In the Cairo speech, nearly every historical allusion was nonfactual or inexact: the fraudulent claims that Muslims were responsible for European, Chinese, and Hindu discoveries; the notion that a Christian Córdoba was an example of Islamic tolerance during the Inquisition; the politically correct canard that the Renaissance and Enlightenment were fueled by Arab learning; the idea that abolition and civil rights in the United States were accomplished without violence — as if 600,000 did not die in the Civil War, or entire swaths of Detroit, Gary, Newark, and Los Angeles did not go up in flames in the 1960s.
Here we see the omnipotent influence of Obama’s multicultural creed: Western civilization is unexceptional in comparison with other cultures, and history must be the story of an ecumenical, global shared brotherhood.

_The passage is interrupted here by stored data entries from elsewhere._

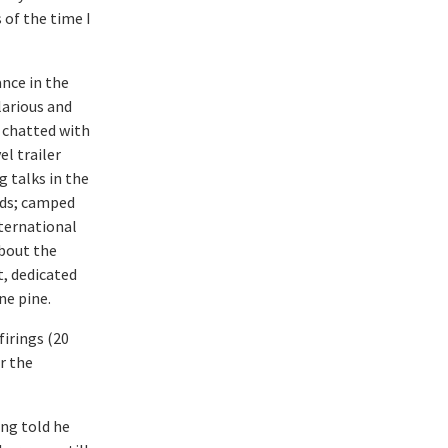
 of the time I
nce in the
larious and
 chatted with
el trailer
g talks in the
ids; camped
nternational
about the
t, dedicated
ne pine.
firings (20
or the
ing told he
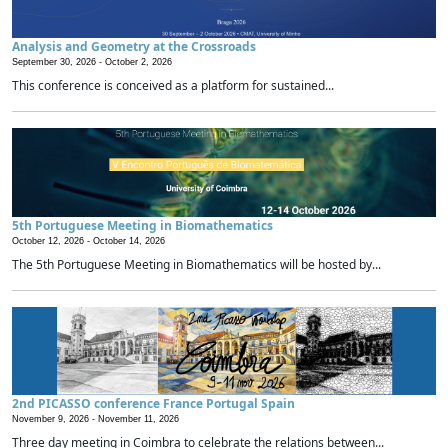
Analysis and Geometry at the Crossroads
September 30, 2026 -
October 2, 2026
This conference is conceived as a platform for sustained...
5th Portuguese Meeting in Biomathematics
October 12, 2026 -
October 14, 2026
The 5th Portuguese Meeting in Biomathematics will be hosted by...
2nd PICASSO conference France Portugal Spain
November 9, 2026 -
November 11, 2026
Three day meeting in Coimbra to celebrate the relations between...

The half-, and less-than-half, truth. At other times, Obama throws out historical references that are deliberately incomplete. To placate critical hosts, he evokes the American dropping of the bomb. But he is silent about the impossible choices for the Allies — after Japanese atrocities in Manchuria, Korea, the Philippines, Iwo Jima, and Okinawa — facing the necessity of stopping a Japanese imperial killing machine, determined to fight to the death.
He lectures about equivalent culpability between Muslims and Americans without mentioning American largess to Egypt, Jordan, and the Palestinians. He mostly ignores American military efforts to save Muslims in Afghanistan, Bosnia, Kosovo, Kuwait, and Somalia — and American criticism of Russia’s and China’s treatment of their own persecuted Muslim minorities.
When Obama contextualizes the United States’ treatment of Muslims, does he do so in comparison to the Chinese treatment of the Uighurs, the Russians in Chechnya and Afghanistan, or the European colonial experience in North Africa?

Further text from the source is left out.